Information supplied:
..............................

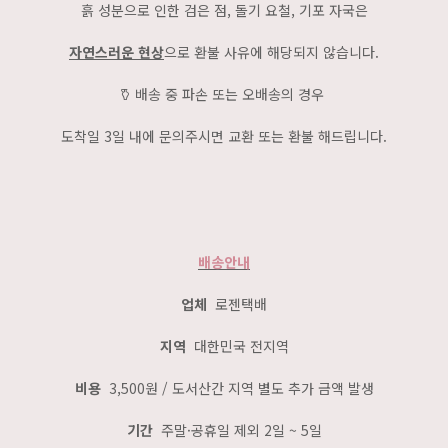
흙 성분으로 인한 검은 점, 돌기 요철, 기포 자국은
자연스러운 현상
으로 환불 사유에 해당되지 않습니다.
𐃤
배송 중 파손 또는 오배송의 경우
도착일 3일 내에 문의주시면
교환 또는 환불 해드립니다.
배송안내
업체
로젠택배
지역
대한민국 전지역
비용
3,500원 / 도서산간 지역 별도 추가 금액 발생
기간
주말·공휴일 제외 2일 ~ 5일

..............................

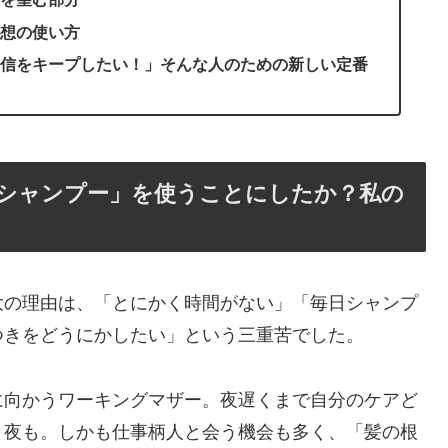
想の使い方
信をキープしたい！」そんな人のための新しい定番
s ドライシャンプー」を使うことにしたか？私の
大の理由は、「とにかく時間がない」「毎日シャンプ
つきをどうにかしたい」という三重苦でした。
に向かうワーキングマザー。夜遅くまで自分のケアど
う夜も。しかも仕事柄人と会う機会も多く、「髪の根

..............................

The task:
Would you retype the lines above from the one with "도착일 3일 내에 문의주시면" down to the one with "주말·공휴일 제외 2일 ~ 5일", word for word, both ends included and no other lines?

Task output:
도착일 3일 내에 문의주시면
교환 또는 환불 해드립니다.
배송안내
업체
로젠택배
지역
대한민국 전지역
비용
3,500원 / 도서산간 지역 별도 추가 금액 발생
기간
주말·공휴일 제외 2일 ~ 5일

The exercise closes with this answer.